Don’t get me wrong. Temporal’s fantastic for massive, distributed systems at enterprise scale, like powering Netflix or Uber. But their PHP SDK, while solid, isn’t their priority. It even requires Roadrunner, an extra runtime on top of their server. That’s friction most Laravel devs don’t need.

Meanwhile, Laravel Workflow is all about simplicity:

No external services.

No custom runtimes.

Just Laravel queues, a database, and yield.

Fast forward, and Laravel Workflow has quietly become the default for long-running orchestration in the Laravel community. It’s racked up over 1,000 stars on GitHub, climbed to the top of Google for terms like “Laravel workflow orchestration,” and even covers my domain fees through GitHub Sponsors.

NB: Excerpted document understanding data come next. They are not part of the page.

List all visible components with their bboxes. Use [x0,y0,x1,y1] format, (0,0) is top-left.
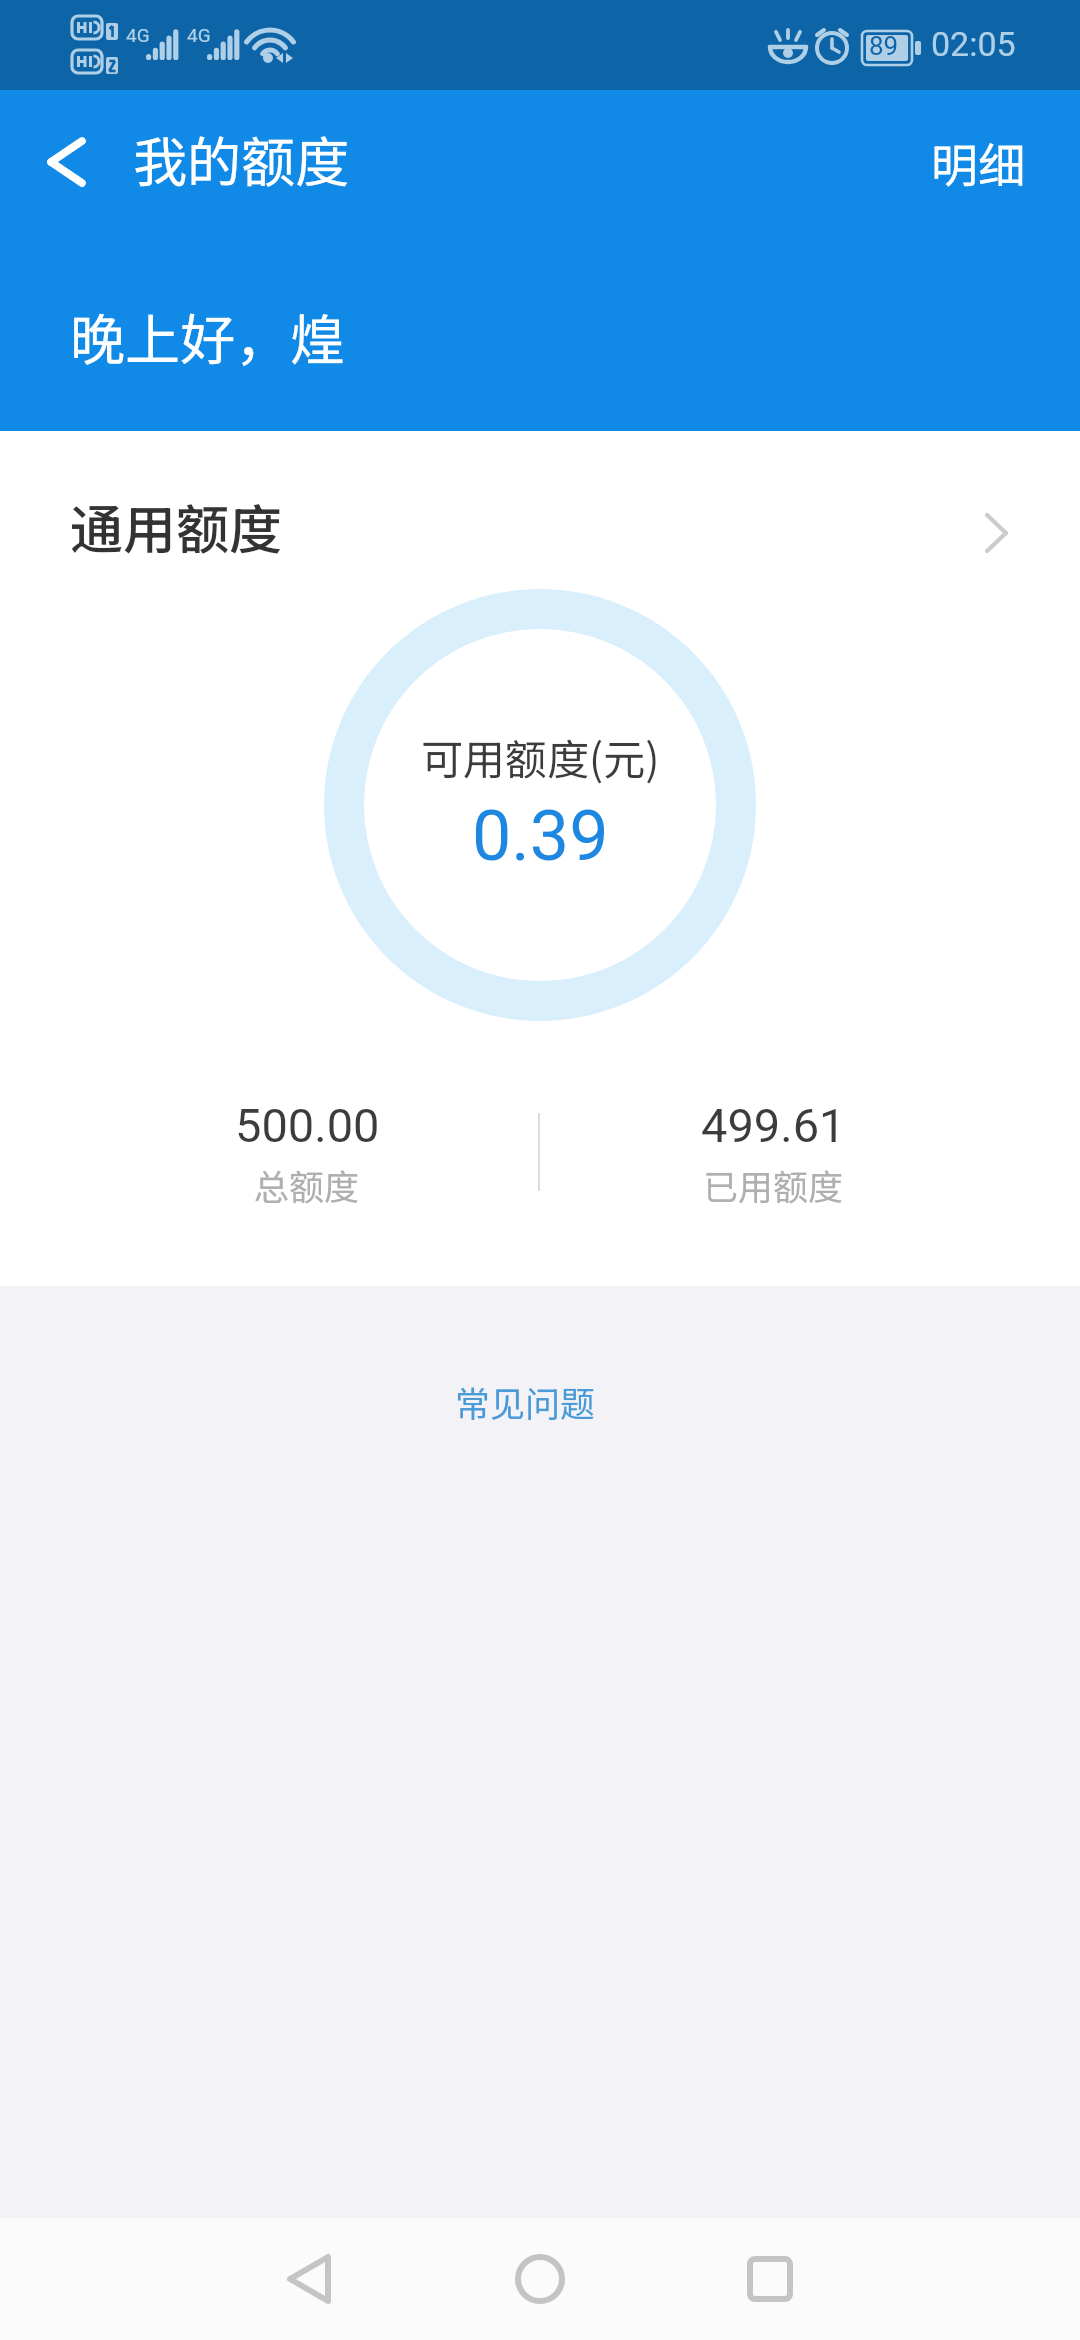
staticText: 499.61 [701,1098,846,1153]
button[interactable]: Back [234,2218,384,2340]
staticText: 明细 [931,128,1025,196]
staticText: 我的额度 [133,119,349,197]
staticText: 4G [126,24,150,46]
staticText: 02:05 [931,24,1016,64]
staticText: 4G [187,24,211,46]
button[interactable]: Home [465,2218,615,2340]
staticText: 500.00 [235,1098,380,1153]
staticText: 0.39 [472,795,609,877]
button[interactable]: 通用额度 [0,448,1080,614]
staticText: 可用额度(元) [421,726,660,787]
staticText: 89 [869,31,899,61]
button[interactable]: 明细 [900,108,1060,216]
staticText: 已用额度 [703,1159,844,1210]
staticText: 常见问题 [455,1376,596,1427]
staticText: 通用额度 [70,488,282,565]
staticText: 总额度 [254,1159,360,1210]
button[interactable]: Recents [695,2218,845,2340]
button[interactable]: 常见问题 [390,1359,660,1443]
staticText: 晚上好，煌 [70,296,346,376]
button[interactable]: Back [18,108,118,216]
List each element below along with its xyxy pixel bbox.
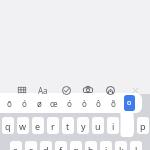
staticText: y bbox=[81, 120, 86, 132]
button[interactable]: w bbox=[17, 117, 29, 134]
staticText: e bbox=[35, 120, 41, 132]
button[interactable]: p bbox=[137, 117, 149, 134]
button[interactable]: Aa bbox=[38, 85, 48, 96]
staticText: w bbox=[19, 120, 27, 132]
button[interactable]: t bbox=[62, 117, 74, 134]
button[interactable]: d bbox=[40, 141, 52, 150]
staticText: j bbox=[105, 144, 108, 150]
button[interactable]: r bbox=[47, 117, 59, 134]
button[interactable]: q bbox=[2, 117, 14, 134]
button[interactable]: ō bbox=[3, 97, 15, 110]
button[interactable]: œ bbox=[48, 97, 60, 110]
staticText: k bbox=[119, 144, 124, 150]
staticText: Aa bbox=[38, 85, 48, 96]
staticText: o bbox=[127, 98, 132, 108]
button[interactable]: g bbox=[70, 141, 82, 150]
staticText: ø bbox=[37, 98, 42, 109]
staticText: i bbox=[112, 120, 115, 132]
button[interactable]: Table bbox=[18, 87, 26, 93]
button[interactable]: õ bbox=[107, 97, 119, 110]
button[interactable]: Effects bbox=[106, 86, 115, 95]
button[interactable]: ò bbox=[78, 97, 90, 110]
staticText: ó bbox=[22, 98, 27, 109]
button[interactable]: h bbox=[85, 141, 97, 150]
button[interactable]: Done bbox=[62, 86, 71, 95]
button[interactable]: ó bbox=[18, 97, 30, 110]
button[interactable]: ó bbox=[63, 97, 75, 110]
staticText: ō bbox=[7, 98, 12, 109]
staticText: h bbox=[88, 144, 94, 150]
staticText: r bbox=[51, 120, 55, 132]
staticText: a bbox=[13, 144, 19, 150]
button[interactable]: k bbox=[115, 141, 127, 150]
staticText: œ bbox=[50, 98, 58, 109]
staticText: f bbox=[59, 144, 63, 150]
staticText: ò bbox=[82, 98, 87, 109]
staticText: ô bbox=[96, 98, 101, 109]
staticText: l bbox=[135, 144, 138, 150]
staticText: d bbox=[43, 144, 49, 150]
button[interactable]: e bbox=[32, 117, 44, 134]
staticText: õ bbox=[111, 98, 116, 109]
button[interactable]: ô bbox=[92, 97, 104, 110]
staticText: u bbox=[95, 120, 101, 132]
button[interactable]: Close bbox=[132, 87, 139, 94]
button[interactable]: s bbox=[25, 141, 37, 150]
button[interactable]: Camera bbox=[83, 86, 93, 93]
staticText: ó bbox=[67, 98, 72, 109]
staticText: q bbox=[5, 120, 11, 132]
button[interactable]: y bbox=[77, 117, 89, 134]
button[interactable]: j bbox=[100, 141, 112, 150]
staticText: p bbox=[140, 120, 146, 132]
button[interactable]: ø bbox=[33, 97, 45, 110]
button[interactable]: u bbox=[92, 117, 104, 134]
staticText: s bbox=[29, 144, 34, 150]
button[interactable]: f bbox=[55, 141, 67, 150]
button[interactable]: a bbox=[10, 141, 22, 150]
button[interactable]: l bbox=[130, 141, 142, 150]
staticText: t bbox=[66, 120, 70, 132]
button[interactable]: o bbox=[124, 95, 135, 111]
staticText: g bbox=[73, 144, 79, 150]
button[interactable]: i bbox=[107, 117, 119, 134]
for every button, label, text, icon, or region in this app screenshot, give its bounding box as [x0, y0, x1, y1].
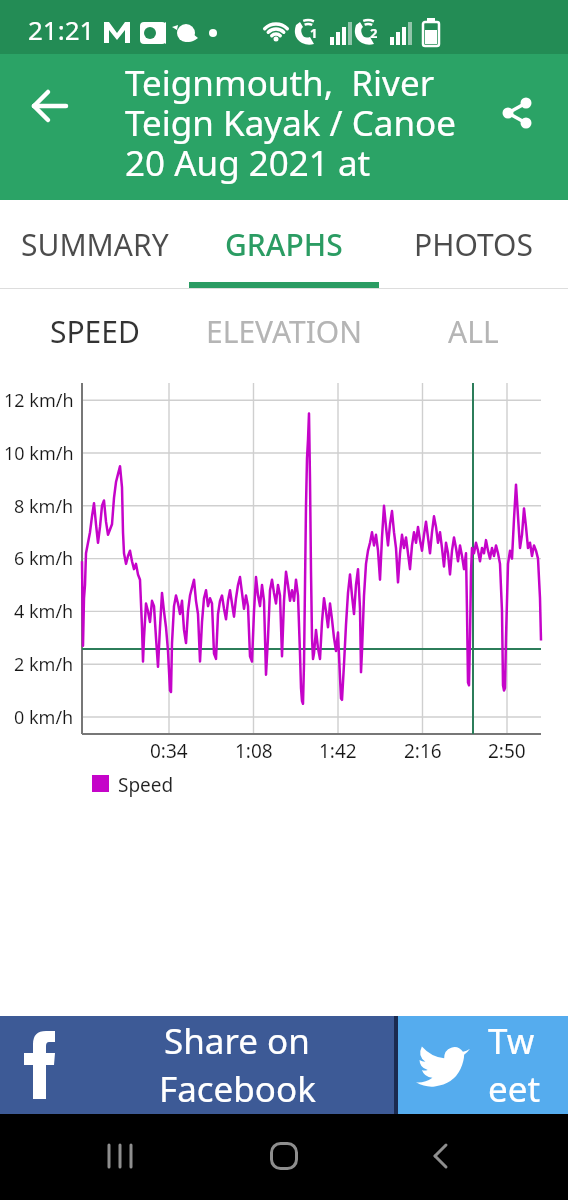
staticText: SUMMARY: [21, 224, 169, 265]
button[interactable]: ALL: [379, 289, 568, 373]
staticText: 20 Aug 2021 at: [125, 139, 371, 187]
staticText: 0 km/h: [14, 705, 74, 729]
staticText: Share on: [164, 1017, 310, 1065]
staticText: Tw: [488, 1017, 535, 1065]
staticText: GRAPHS: [225, 224, 343, 265]
button[interactable]: SPEED: [0, 289, 189, 373]
staticText: 2: [370, 24, 378, 42]
staticText: 12 km/h: [4, 388, 74, 412]
staticText: 1:42: [319, 738, 357, 764]
staticText: eet: [488, 1065, 541, 1113]
staticText: ALL: [448, 311, 499, 352]
staticText: Facebook: [159, 1065, 316, 1113]
button[interactable]: [256, 1128, 312, 1184]
button[interactable]: [22, 78, 78, 134]
button[interactable]: Tw: [398, 1016, 568, 1114]
staticText: Speed: [118, 772, 174, 798]
button[interactable]: PHOTOS: [379, 200, 568, 288]
staticText: 1:08: [235, 738, 273, 764]
staticText: Teignmouth, River: [125, 59, 435, 107]
staticText: ELEVATION: [206, 311, 363, 352]
staticText: Teign Kayak / Canoe: [125, 99, 457, 147]
button[interactable]: [412, 1128, 468, 1184]
staticText: PHOTOS: [414, 224, 533, 265]
staticText: 10 km/h: [4, 441, 74, 465]
button[interactable]: SUMMARY: [0, 200, 189, 288]
staticText: 2:16: [404, 738, 442, 764]
staticText: SPEED: [50, 311, 140, 352]
staticText: 6 km/h: [14, 546, 74, 570]
button[interactable]: Share on: [0, 1016, 394, 1114]
staticText: 8 km/h: [14, 494, 74, 518]
button[interactable]: GRAPHS: [189, 200, 379, 288]
staticText: 2 km/h: [14, 652, 74, 676]
button[interactable]: ELEVATION: [189, 289, 379, 373]
staticText: 2:50: [488, 738, 526, 764]
staticText: 21:21: [28, 12, 95, 47]
button[interactable]: [92, 1128, 148, 1184]
staticText: 1: [310, 24, 318, 42]
staticText: 0:34: [150, 738, 188, 764]
staticText: 4 km/h: [14, 599, 74, 623]
button[interactable]: [492, 80, 544, 132]
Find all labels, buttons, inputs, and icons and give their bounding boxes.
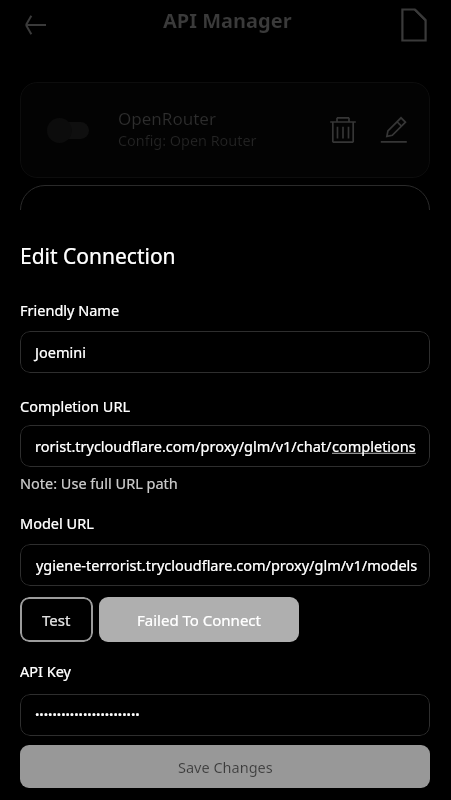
staticText: Test — [42, 610, 71, 630]
button[interactable]: rorist.trycloudflare.com/proxy/glm/v1/ch… — [20, 425, 430, 467]
button[interactable]: Export configuration — [392, 3, 436, 47]
button[interactable]: Delete — [326, 113, 360, 147]
staticText: Joemini — [35, 342, 86, 362]
staticText: Completion URL — [20, 396, 131, 416]
button[interactable]: Edit — [377, 113, 411, 147]
button[interactable]: •••••••••••••••••••••••• — [20, 694, 430, 736]
staticText: Friendly Name — [20, 300, 120, 320]
staticText: Edit Connection — [20, 242, 176, 271]
staticText: API Key — [20, 661, 71, 681]
button[interactable]: hygiene-terrorist.trycloudflare.com/prox… — [20, 544, 430, 586]
button[interactable]: Failed To Connect — [99, 597, 299, 642]
button[interactable]: Enable connection — [47, 112, 89, 148]
button[interactable]: Save Changes — [20, 745, 430, 788]
button[interactable]: Test — [20, 597, 93, 642]
button[interactable]: Enable connection — [20, 82, 430, 178]
staticText: rorist.trycloudflare.com/proxy/glm/v1/ch… — [35, 436, 332, 456]
staticText: •••••••••••••••••••••••• — [35, 707, 140, 723]
staticText: OpenRouter — [118, 107, 216, 130]
staticText: hygiene-terrorist.trycloudflare.com/prox… — [35, 555, 418, 575]
button[interactable]: Joemini — [20, 331, 430, 373]
staticText: Model URL — [20, 513, 94, 533]
staticText: Note: Use full URL path — [20, 473, 178, 493]
staticText: completions — [332, 436, 416, 456]
button[interactable]: Back — [14, 3, 58, 47]
staticText: Save Changes — [178, 757, 273, 777]
staticText: Config: Open Router — [118, 131, 257, 151]
staticText: API Manager — [163, 7, 292, 34]
staticText: Failed To Connect — [137, 610, 261, 630]
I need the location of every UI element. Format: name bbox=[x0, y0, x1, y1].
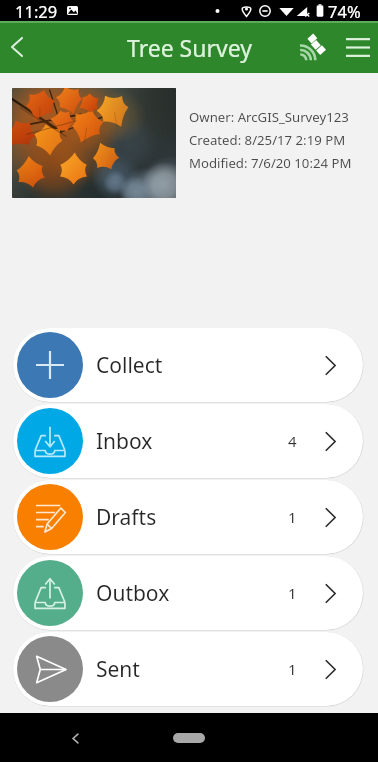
button[interactable]: Outbox bbox=[13, 556, 363, 630]
button[interactable]: GPS status bbox=[294, 30, 328, 64]
button[interactable]: Collect bbox=[13, 328, 363, 402]
staticText: 1 bbox=[288, 659, 297, 679]
button[interactable]: Home bbox=[173, 733, 205, 743]
staticText: 1 bbox=[288, 583, 297, 603]
button[interactable]: Menu bbox=[340, 29, 376, 65]
button[interactable]: Sent bbox=[13, 632, 363, 706]
staticText: Drafts bbox=[96, 503, 157, 532]
staticText: Sent bbox=[96, 655, 140, 684]
staticText: 1 bbox=[288, 507, 297, 527]
staticText: Tree Survey bbox=[127, 32, 252, 63]
button[interactable]: Inbox bbox=[13, 404, 363, 478]
button[interactable]: Back bbox=[64, 727, 86, 749]
staticText: Inbox bbox=[96, 427, 153, 456]
button[interactable]: Back bbox=[1, 31, 33, 63]
staticText: 74% bbox=[328, 0, 361, 21]
button[interactable]: Drafts bbox=[13, 480, 363, 554]
staticText: Owner: ArcGIS_Survey123 bbox=[189, 108, 349, 126]
staticText: 4 bbox=[288, 431, 297, 451]
staticText: Created: 8/25/17 2:19 PM bbox=[189, 131, 346, 149]
staticText: 11:29 bbox=[15, 0, 58, 21]
staticText: Modified: 7/6/20 10:24 PM bbox=[189, 154, 352, 172]
staticText: Collect bbox=[96, 351, 163, 380]
staticText: Outbox bbox=[96, 579, 170, 608]
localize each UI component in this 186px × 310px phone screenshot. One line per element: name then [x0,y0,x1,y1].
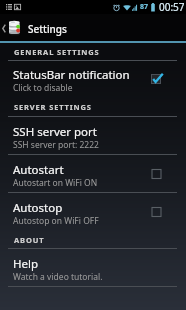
staticText: Autostop [13,200,63,216]
staticText: SERVER SETTINGS [14,102,92,112]
staticText: Autostart on WiFi ON [13,177,98,189]
staticText: Watch a video tutorial. [13,271,103,283]
button[interactable]: Autostart [144,161,170,187]
button[interactable]: Help [0,249,186,286]
staticText: Settings [28,22,67,36]
button[interactable]: Autostart [0,155,186,192]
staticText: 87 [140,2,149,12]
button[interactable]: Autostop [144,199,170,225]
staticText: Click to disable [13,82,73,94]
button[interactable]: SSH server port [0,117,186,154]
staticText: GENERAL SETTINGS [14,47,100,57]
button[interactable]: StatusBar notification [0,61,186,97]
staticText: Autostop on WiFi OFF [13,215,99,227]
button[interactable]: Autostop [0,193,186,231]
staticText: Help [13,256,39,272]
staticText: ABOUT [14,235,45,245]
button[interactable]: StatusBar notification [144,66,170,92]
button[interactable]: Navigate up [0,14,23,41]
staticText: Autostart [13,162,64,178]
staticText: StatusBar notification [13,67,130,83]
staticText: SSH server port: 2222 [13,139,99,151]
staticText: 00:57 [159,0,185,14]
staticText: SSH server port [13,124,97,140]
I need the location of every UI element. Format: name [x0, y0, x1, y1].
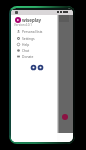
- staticText: Personal lists: [22, 29, 43, 33]
- staticText: Donate: [22, 54, 34, 58]
- button[interactable]: Settings: [11, 35, 57, 41]
- staticText: Settings: [22, 36, 35, 40]
- button[interactable]: Donate: [11, 53, 57, 59]
- staticText: Help: [22, 42, 30, 46]
- button[interactable]: Add list: [62, 114, 68, 120]
- staticText: Chat: [22, 48, 30, 52]
- button[interactable]: Facebook: [31, 65, 36, 70]
- button[interactable]: Help: [11, 41, 57, 47]
- staticText: Version 4.0.1: [14, 23, 33, 27]
- button[interactable]: Personal lists: [11, 28, 57, 34]
- button[interactable]: Chat: [11, 47, 57, 53]
- staticText: wiseplay: [22, 17, 42, 23]
- button[interactable]: Twitter: [38, 65, 43, 70]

Temporal’s PHP SDK still has 4-5x more daily installs, but they’ve got $350 million in funding and a massive marketing machine. I’m just a guy with a repo and a passion for making PHP dev feel right.

The only “downside”? I don’t have a shiny SaaS to sell. There’s no cloud product, no upsell. Laravel Workflow is just a tool that solves a problem, and I’m okay with that.

But I’m not done yet. I’m dreaming up new features, exploring deeper Laravel integrations, and loving the community that’s rallying around this project.

If you’re a Laravel dev struggling with long-running processes, give Laravel Workflow a try. Check out the GitHub repo, kick the tires, or share your own workflow war stories. Let’s keep building tools that make development fun, simple, and powerful.